#### [What needs to be done]
Give back each entry unchanged, minus pictures.
(Source data)
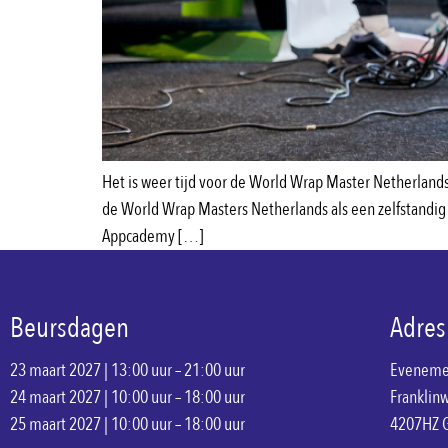
Het is weer tijd voor de World Wrap Master Netherlands,
de World Wrap Masters Netherlands als een zelfstand
Appcademy […]
Beursdagen
Adres
23 maart 2027 | 13:00 uur – 21:00 uur
Eveneme
24 maart 2027 | 10:00 uur – 18:00 uur
Franklin
25 maart 2027 | 10:00 uur – 18:00 uur
4207HZ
(End Source data)
#### [Answer to this problem]
Het is weer tijd voor de World Wrap Master Netherlands,
de World Wrap Masters Netherlands als een zelfstand
Appcademy […]
Beursdagen
Adres
23 maart 2027 | 13:00 uur – 21:00 uur
Eveneme
24 maart 2027 | 10:00 uur – 18:00 uur
Franklin
25 maart 2027 | 10:00 uur – 18:00 uur
4207HZ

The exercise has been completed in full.